Each state has its own rule for forming a Limited Liability Company. Let’s see what Georgia requires for starting an LLC.
As one of the ways to form a business, a Limited Liability Company (LLC) combines the few legal constraints of a sole proprietorship with the reduced liability of a corporation. The members that form an LLC receive personal asset protection, as any debts generated by the LLC are the sole legal responsibility of the LLC. Income taxes “pass through” an LLC to each member’s individual income tax return. This means forming an LLC eliminates the double taxation feature that affects other types of business structures.
Pick a Name
Georgia business law requires an LLC to include one of the following in its name:
- Limited Liability Company
- Limited Company
You can abbreviate Limited as “Ltd” and Company as “Co.” The entire name can be no longer than 80 characters, which includes spaces and punctuation.
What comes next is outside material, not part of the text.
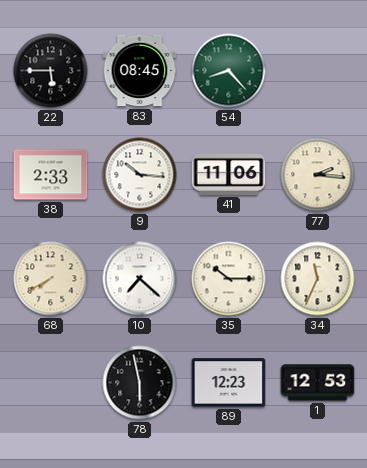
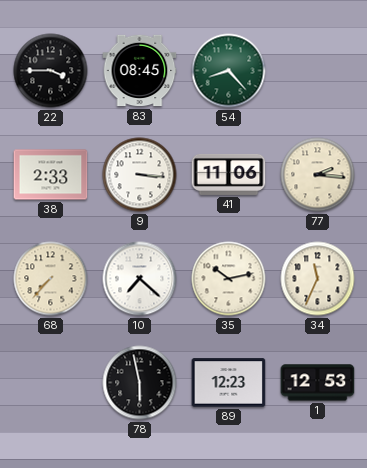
22: 5:45 -> 3:45
9: 10:16 -> 3:16
68: 7:40 -> 7:37
35: 10:15 -> 10:13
The name that you choose for your LLC must be easy to differentiate from other business names filed with the Georgia Secretary of State Corporations Division. Use the Corporations Division business name database to confirm your LLC name is unique. Georgia law grants businesses 30 days to reserve a name by filing a Name Reservation Request form.
Name a Registered Agent
Every LLC operating in Georgia must name an agent for the service of process. An agent for the service of process represents a person or a business that handles the legal documents filed on behalf of an LLC if the business is served with a lawsuit. The person or business named as a registered agent must have the authorization to conduct business in Georgia, as well as provide proof of having a physical address. A P.O. box number is not sufficient enough to qualify a registered agent to handle service of process requests.
Submit Transmittal Form and the Articles of Organization
An LLC officially forms in Georgia when it submits a Transmittal Information Form Georgia Limited Liability Company. The form must include the following information:
- LLC name
- LLC main physical address
- LLC email address
- Name and address filing the document
- Name and address of the registered agent
- Every name and address of the organizers
The articles of organization must include the name of the LLC, as well as the signature of each member and attorney representing the LLC.
Create an Operating Agreement
Like many other states, Georgia does not require the members of an LLC to create an operating agreement. However, creating one establishes the legal guidelines for how you want your LLC to operate. The operating agreement for your LLC should include information that clearly describes the rights of each member and manager, with an emphasis on how your LLC should be run. This document also ensures your LLC gains the legal protections granted to LLCs by demonstrating that it is a separate business entity.
Apply for an Employer Identification Number
Georgia law requires an LLC to acquire an Employer Identification Number (EIN) if the LLC has more than one member and no employees. LLCs managed by just one member need to apply for an EIN if the LLC has at least one employee or decides to have the business taxed as a corporation instead of a sole proprietorship. You can obtain an EIN for your LLC by applying on the IRS website.
Pay the Annual Registration Fee
The initial registration and the payment of a fee for an LLC in Georgia happens between January 1 and April 1. Every year after that, LLCs must pay an annual registration fee to keep their businesses legally viable in the State of Georgia. The state encourages LLCs to file registrations online.